Brusquement, le faisceau de lumière se déplaça pour se braquer sur la figure mince et pâle de Rik dont les paupières se crispèrent automatiquement. Mais il ne se réveilla pas.

— Mais celui-là restera, reprit le Boulanger d’une voix songeuse. Je suppose que vous m’avez compris : si vous décidez de partir, la porte est ouverte. Mais elle n’est pas ouverte pour lui.

— Ce n’est qu’un pauvre garçon, un malade… commença Valona avec effroi.

— Vraiment ? Eh bien, les pauvres garçons malades, j’en fais collection. Il restera, Tâchez de vous en souvenir.

Le faisceau de lumière demeurait braqué sur le visage du dormeur.

CHAPITRE V

LE SAVANT

Il y avait un an que le Dr Selim Junz bouillait d’impatience, mais on ne s’habitue pas à l’impatience. Ce serait plutôt le contraire. Néanmoins, il avait appris une chose au cours de cette année : il était impossible de presser l’administration sarkite. D’autant moins que la plupart des fonctionnaires étaient des Floriniens transplantés qui avaient, par conséquent, le plus grand souci de leur dignité.

Un jour, il avait demandé au vieil Abel, l’ambassadeur Trantorien qui résidait depuis si longtemps sur Sark que ses bottes y avaient pris racine, pourquoi les Sarkites confiaient la direction des affaires publiques à des gens qu’ils méprisaient si cordialement.

Abel avait contemplé son gobelet rempli de vin vert en plissant des yeux.

— C’est une question de politique, Junz, avait-il répondu. De politique. Un problème de génétique appliquée réglé selon la logique sarkite. En soi, Sark n’est qu’une petite planète de dernier ordre qui n’a d’importance que dans la mesure où elle possède une inépuisable mine d’or, Florina. Aussi, tous les ans, les Sarkites écrèment les champs et les villages floriniens et emmènent sur Sark l’élite de la jeunesse florinienne pour la former. Les médiocres remplissent les papiers, répondent aux questionnaires, signent les formulaires. Ceux qui sont vraiment brillants repartent pour Florina et deviennent gouverneurs des villes indigènes. On leur donne le titre de Prud’homme.

Le Dr Junz, qui était essentiellement un spatio-analyste, nageait. Il l’avait avoué à son interlocuteur.

Abel avait braqué son index sur lui. Les reflets de son breuvage jouaient sur son ongle strié de vieilles cannelures, nuançant de vert sa teinte grise et jaunâtre.

— Vous ne ferez jamais un bon administrateur, Junz.
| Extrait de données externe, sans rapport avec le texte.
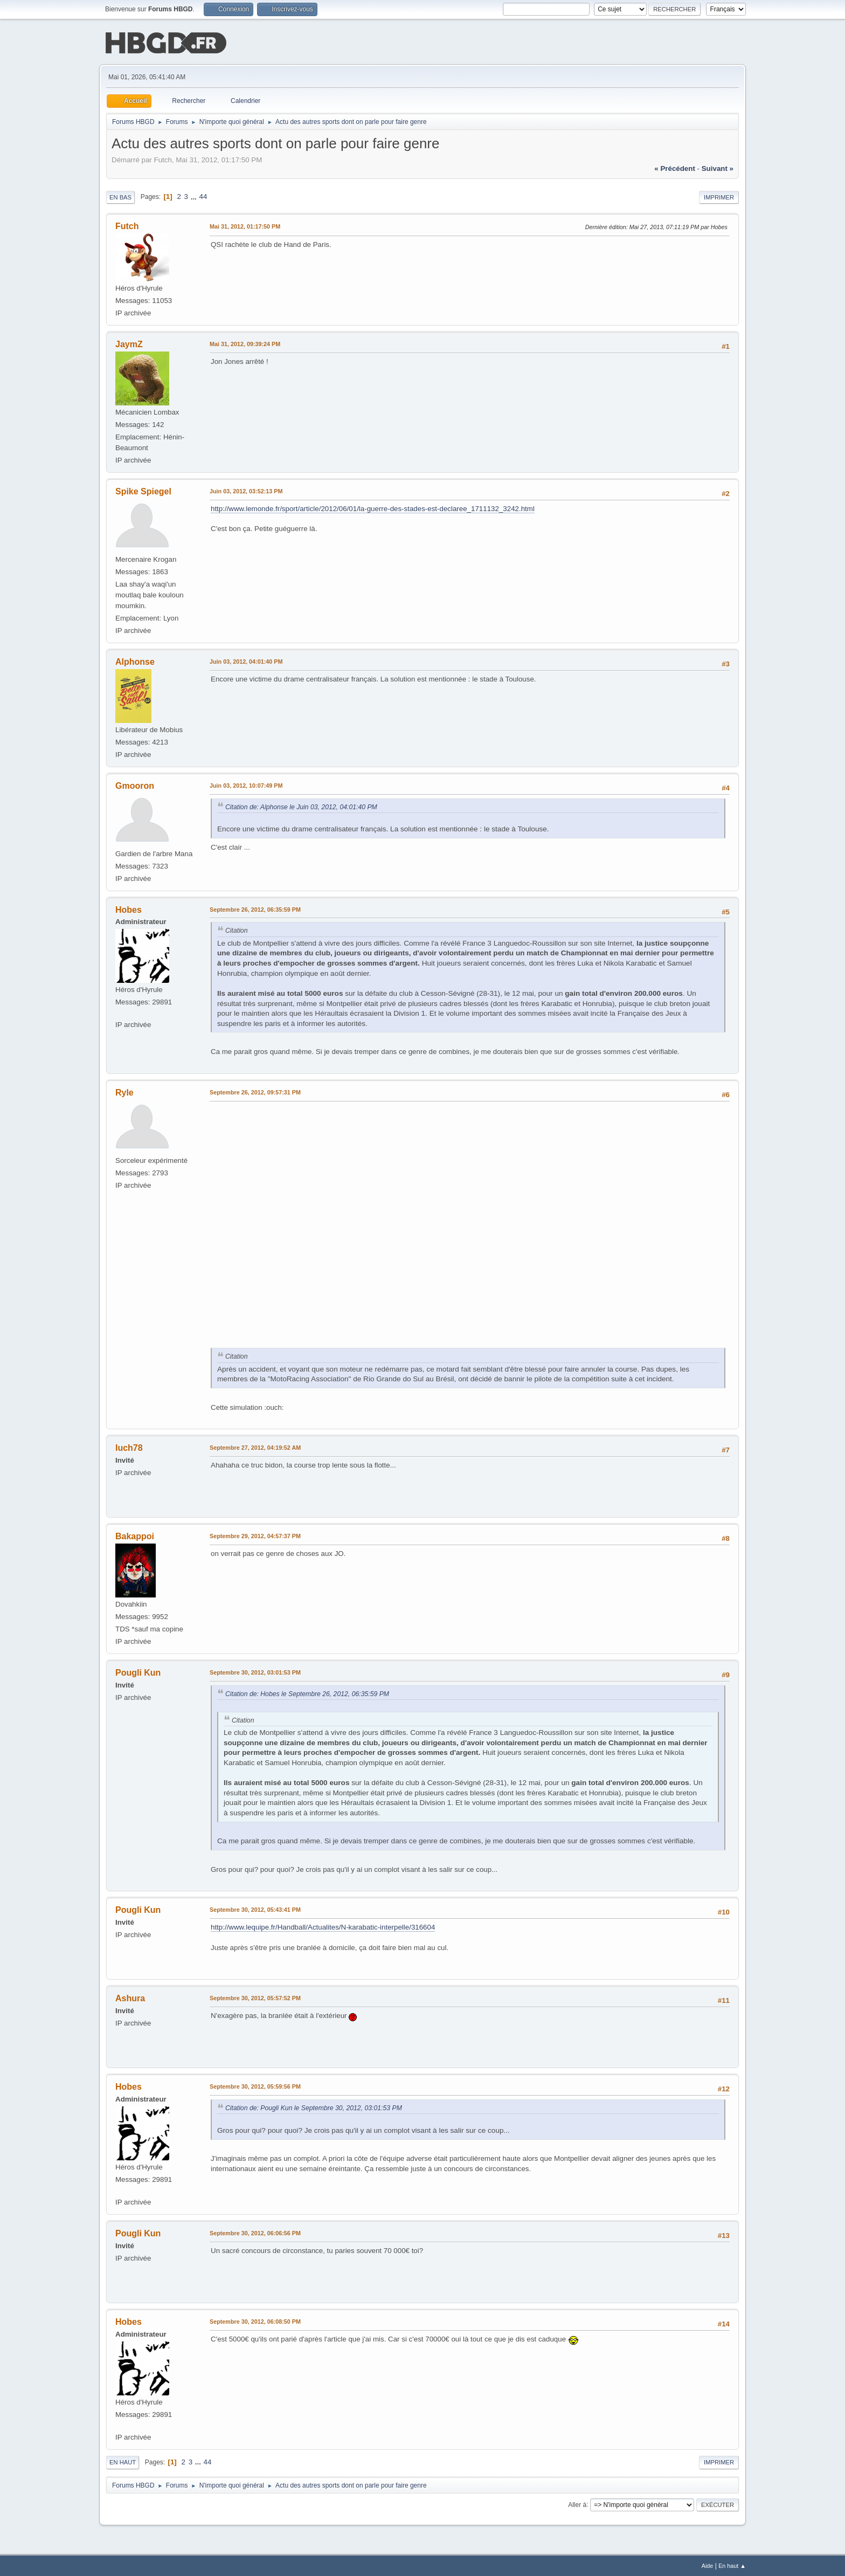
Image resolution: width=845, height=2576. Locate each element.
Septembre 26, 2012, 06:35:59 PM (255, 908)
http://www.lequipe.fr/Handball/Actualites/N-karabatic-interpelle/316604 (323, 1926)
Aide (708, 2564)
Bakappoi (134, 1535)
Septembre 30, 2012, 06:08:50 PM (255, 2320)
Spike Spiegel (143, 490)
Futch (127, 225)
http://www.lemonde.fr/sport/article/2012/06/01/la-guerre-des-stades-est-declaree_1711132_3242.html (373, 508)
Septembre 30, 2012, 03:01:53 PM (255, 1671)
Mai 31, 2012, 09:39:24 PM (245, 343)
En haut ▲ (732, 2564)
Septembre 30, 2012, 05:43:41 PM (255, 1908)
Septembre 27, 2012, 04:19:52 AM (255, 1446)
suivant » (717, 167)
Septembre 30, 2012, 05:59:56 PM (255, 2085)
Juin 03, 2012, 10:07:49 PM (246, 784)
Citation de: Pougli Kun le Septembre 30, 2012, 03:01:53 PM (313, 2107)
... (195, 195)
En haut (122, 2461)
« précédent (674, 167)
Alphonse (135, 660)
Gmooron (134, 784)
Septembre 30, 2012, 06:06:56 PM (255, 2232)
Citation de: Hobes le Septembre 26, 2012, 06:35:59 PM (307, 1693)
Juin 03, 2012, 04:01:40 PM (246, 660)
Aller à (577, 2503)
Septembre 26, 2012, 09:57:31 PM (255, 1091)
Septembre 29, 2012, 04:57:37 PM (255, 1535)
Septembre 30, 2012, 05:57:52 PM (255, 1997)
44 (203, 195)
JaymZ (129, 343)
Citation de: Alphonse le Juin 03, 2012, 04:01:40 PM (301, 806)
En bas (120, 196)
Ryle (124, 1091)
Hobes (128, 908)
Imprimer (719, 196)
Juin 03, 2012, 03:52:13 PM (246, 490)
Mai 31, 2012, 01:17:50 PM (245, 225)
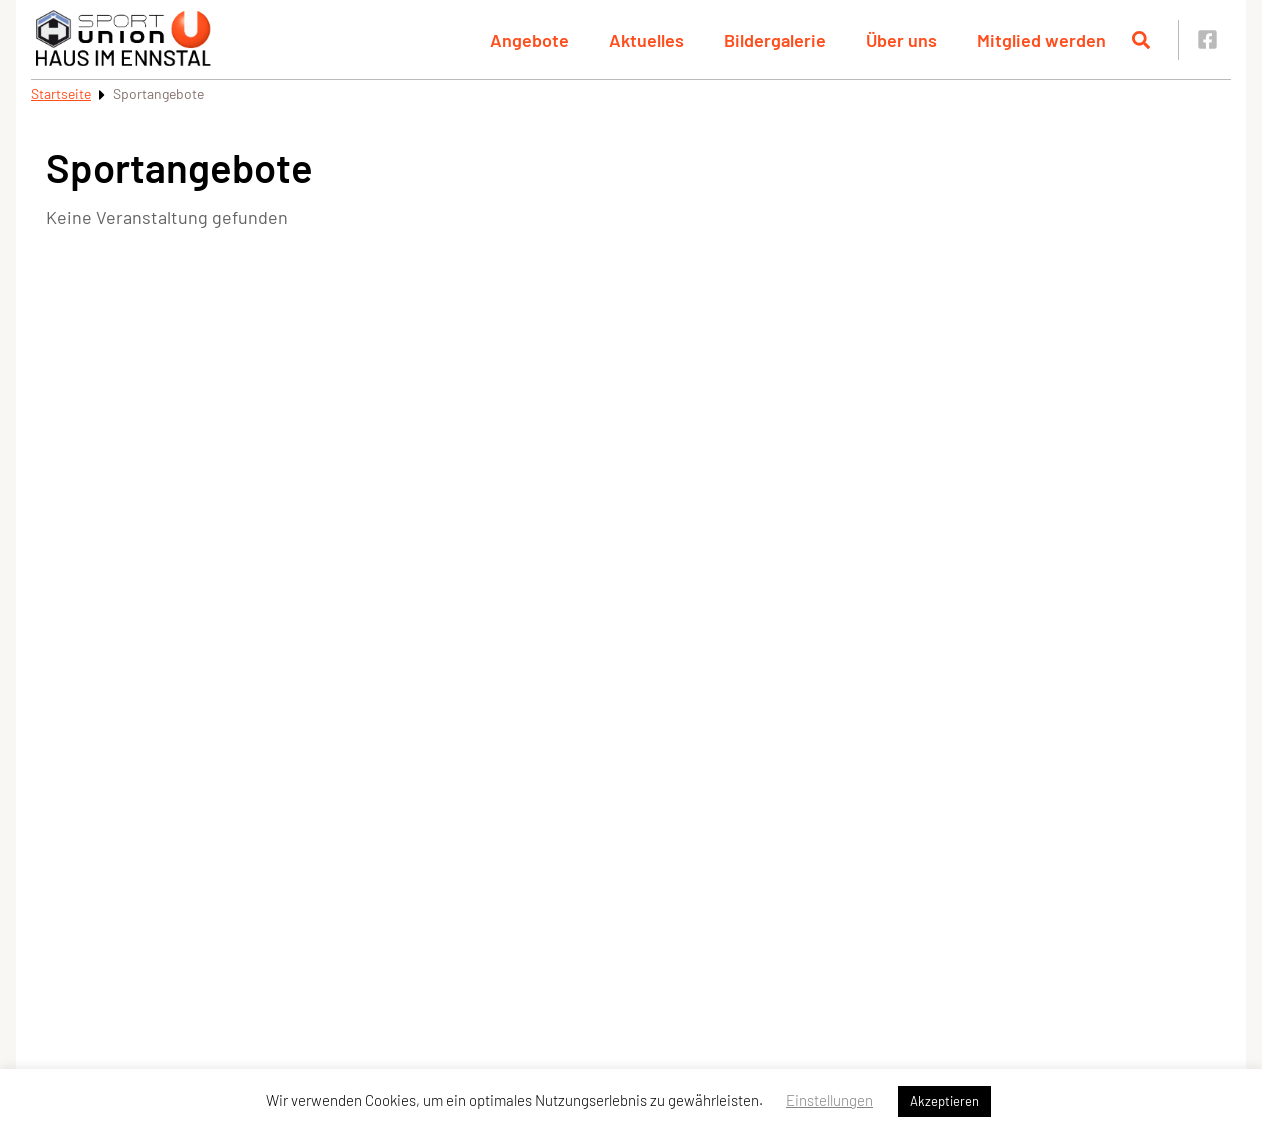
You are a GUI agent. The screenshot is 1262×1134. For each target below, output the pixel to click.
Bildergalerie (775, 40)
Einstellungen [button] (829, 1100)
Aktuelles (646, 40)
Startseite (61, 93)
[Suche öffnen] (1141, 40)
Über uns (901, 40)
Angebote (529, 40)
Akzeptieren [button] (944, 1101)
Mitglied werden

Ne me demandez pas de vous recommander ! Réfléchissez : les éléments les plus intelligents de la population de Florina se laissent gagner à la cause sarkite puisque, tant qu’ils se mettent au service de Sark, ils sont bien traités alors que, s’ils font la fine bouche, ils ne peuvent dans le meilleur des cas espérer autre chose que retrouver leur mode de vie florinien. Et ce n’est pas une vie agréable, mon ami. Pas agréable du tout.

Il avait vidé son verre et poursuivit :

— De plus, ni les Prud’hommes ni les bureaucrates employés sur Sark ne peuvent avoir d’enfants sans perdre leur situation. Même s’il s’agit de Floriniennes. Bien entendu, les unions mixtes entre Sarkites et Floriniens sont hors de question. De cette façon, les plus valables des gènes floriniens sont perpétuellement retirés du circuit de telle sorte que, petit à petit, on aboutira à ce que Florina ne soit plus peuplée que de manœuvres.